Maybe I'm jumping ahead to "what are the options?" before getting the data, but it seems to me like there are basically 4 options for whether and how to capture public domain statements:
1. No change: Don't add "this is in the public domain" statements to the license list. People can use LicenseRef's if they want.
Pro: Maintains the current approach that the License List is for licenses with specific text.
Con: Doesn't solve the problem people are having, with wanting to represent public domain statements generally with a common identifier.
2. Add a category ID to the spec: Alongside NONE and NOASSERTION as values defined in the SPDX spec, add PUBLIC-DOMAIN as another option defined in the spec rather than on the license list. Unlike NONE and NOASSERTION, PUBLIC-DOMAIN would presumably be useable in complex expressions (e.g. MIT AND PUBLIC-DOMAIN).
Pro: Provides a general identifier for public domain statements.
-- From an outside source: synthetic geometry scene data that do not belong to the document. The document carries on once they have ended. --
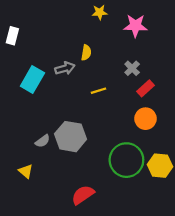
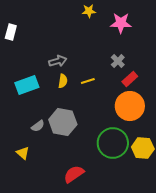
yellow semicircle: (86, 53) -> (63, 81), moved
cyan rectangle: (32, 79) -> (27, 85), moved, turned 40
orange circle: (145, 119) -> (130, 106), size x1.5

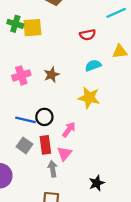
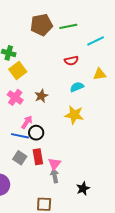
yellow square: (32, 28) -> (18, 71), moved, turned -30
pink cross: (21, 75) -> (15, 97), turned -35
pink arrow: (69, 130) -> (27, 122), moved
gray arrow: (53, 169) -> (55, 176), moved

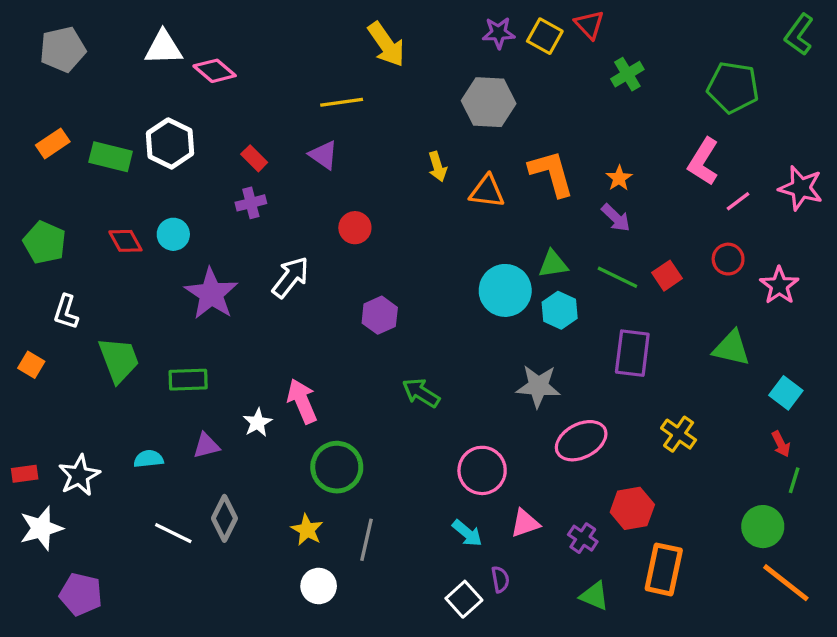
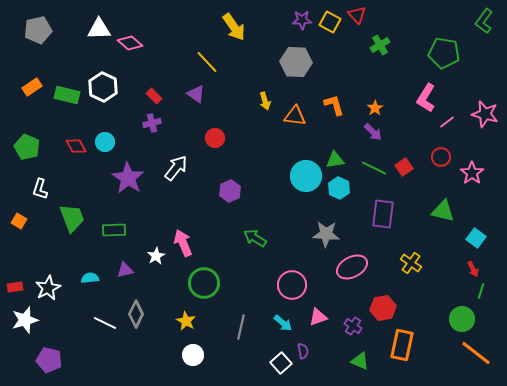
yellow line: (342, 102) -> (207, 62), turned 55
orange L-shape: (551, 173) -> (334, 105), size x0.7
gray line: (366, 540) -> (241, 327), moved

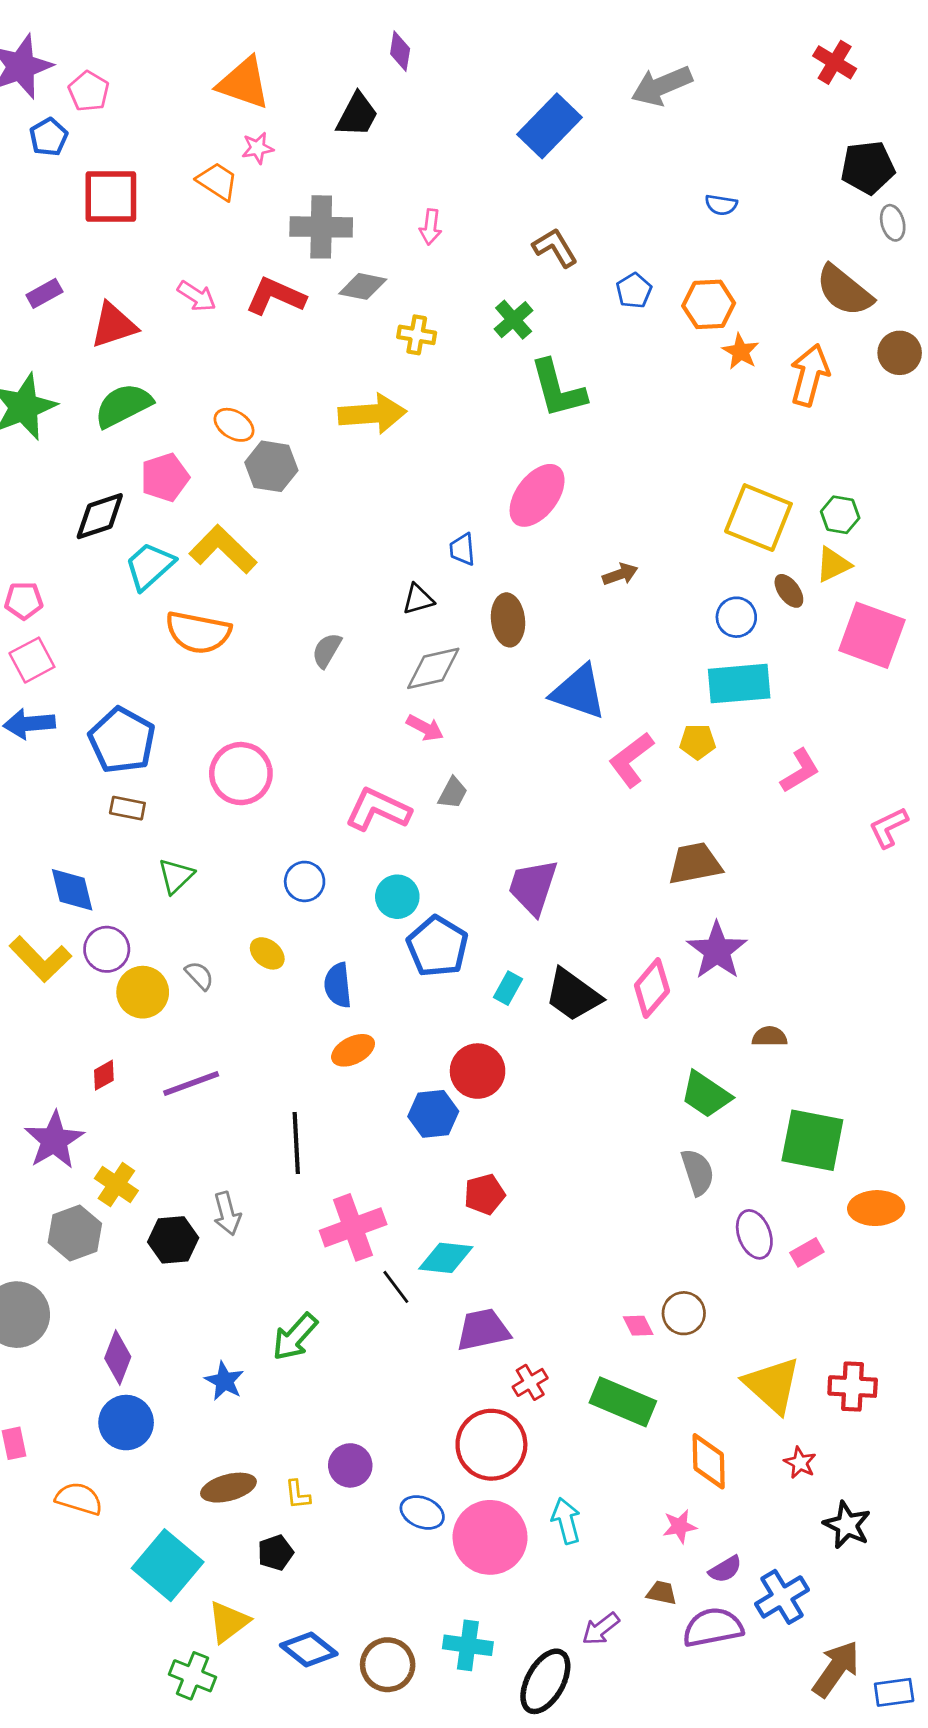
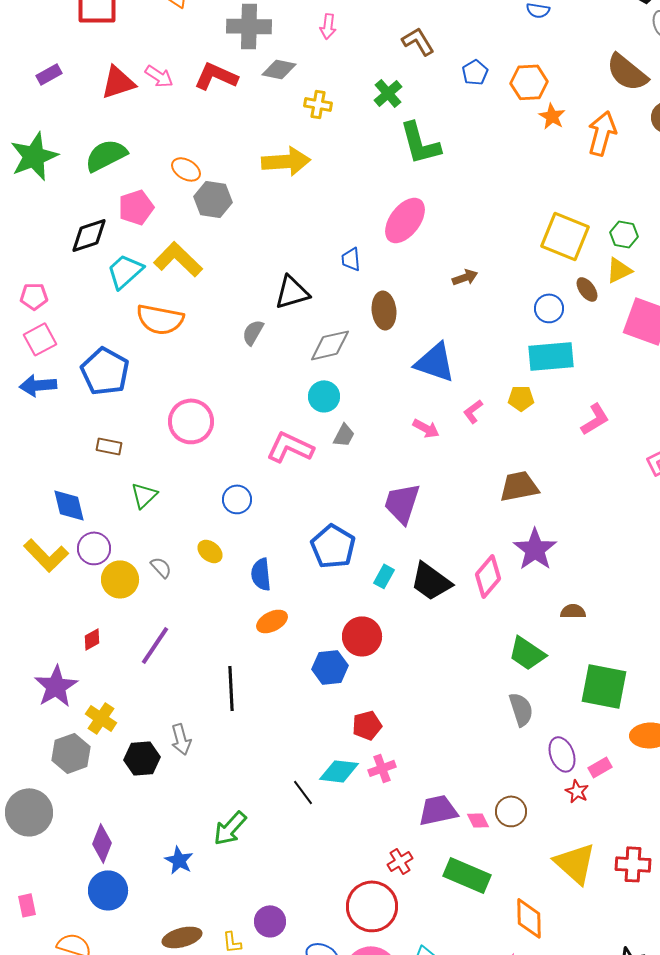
red triangle: (114, 325) -> (118, 82), moved
black triangle: (418, 599) -> (292, 292), moved, size x1.5
pink arrow: (425, 728) -> (426, 428), moved
blue pentagon: (122, 740) -> (105, 371), moved
pink L-shape: (631, 760) -> (473, 411), size x0.6
cyan circle: (397, 897) -> (324, 396), moved
purple line: (191, 1084) -> (155, 645), turned -36
pink cross: (353, 1227) -> (382, 768), moved, size x0.6
purple trapezoid: (483, 1330) -> (438, 810), moved
red star: (800, 1463) -> (577, 791), moved

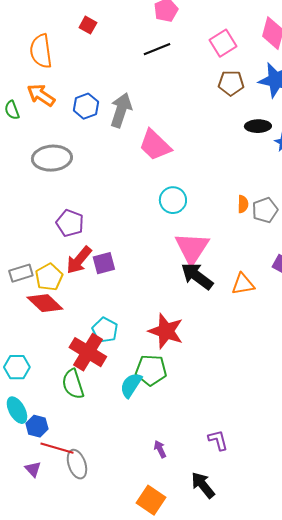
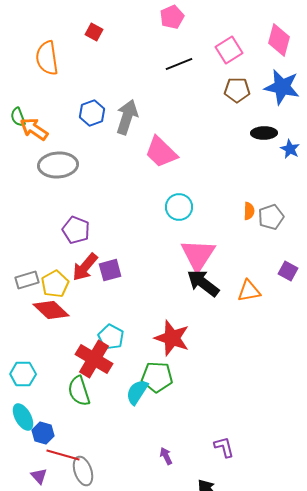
black line: (157, 49) -> (179, 64), moved
orange arrow: (41, 95) -> (34, 129), moved

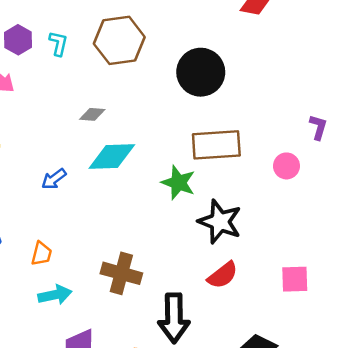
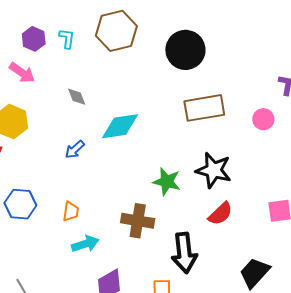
gray diamond: (92, 114) -> (77, 97), moved, turned 70
green star: (178, 183) -> (167, 182), moved

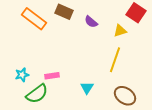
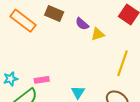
yellow triangle: (120, 31) -> (98, 34), moved
yellow line: (115, 60) -> (123, 63), moved

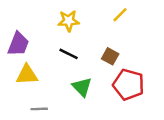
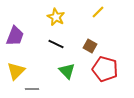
yellow star: (69, 21) -> (56, 17), turned 30
yellow triangle: (27, 75) -> (16, 71), moved, turned -42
Also maintains the current approach that the License List is for licenses with specific text.
Con: We're frankly too late to get this in as a substantive change for the SPDX 2.3 spec.
3. Add a category ID to the license list: Rather than changing the spec, add a category ID for "Public-Domain" (or similar) to the License List. Modify the license list schema somehow to indicate that this ID is meant to represent the collection of texts stating that a work is in the public domain, rather than one specific text.
Pro: Wouldn't be tied to a change to the spec. Would probably represent the way that most human users tend to think about public domain statements.
Con: Breaks expectations about all other License List entries, that they are tied to a particular text. Might also have implications for the SPDX spec that aren't coming to mind at the moment.
4. Add each statement individually: Add Public-Domain-1, Public-Domain-2, ... to the License List as separate entries, to capture every non-matching representation that we run into to say "this is in the public domain".
Pro: Maintains the current approach that the License List is for licenses with specific text.
Con: Get ready for 700 new Public Domain entries on the license list :) Probably becomes unwieldy for humans to meaningfully make use of this.
Definitely open to other options, but these are the ones that come to mind offhand. (And the above is intentionally ignoring public domain dedications that really do have a set standard text, such as CC-PDDC.)
Personally, if we weren't about to have SPDX 2.3 released imminently, I'd probably lean towards option 2. Given that it is about to be released, I could be persuaded to consider option 3, though I suspect we would need significant input from the tooling community as to whether this breaks too many current expectations on their side.
Steve